* [PROBLEM STATEMENT] Exactly as written, return every line of the data below apart from the pictures.

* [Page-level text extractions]
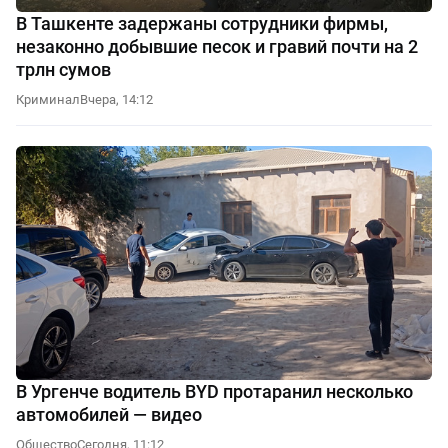
В Ташкенте задержаны сотрудники фирмы,
незаконно добывшие песок и гравий почти на 2
трлн сумов
Криминал
Вчера, 14:12
В Ургенче водитель BYD протаранил несколько
автомобилей — видео
Общество
Сегодня, 11:12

* [EXERCISE RESULT]
В Ташкенте задержаны сотрудники фирмы,
незаконно добывшие песок и гравий почти на 2
трлн сумов
Криминал
Вчера, 14:12
В Ургенче водитель BYD протаранил несколько
автомобилей — видео
Общество
Сегодня, 11:12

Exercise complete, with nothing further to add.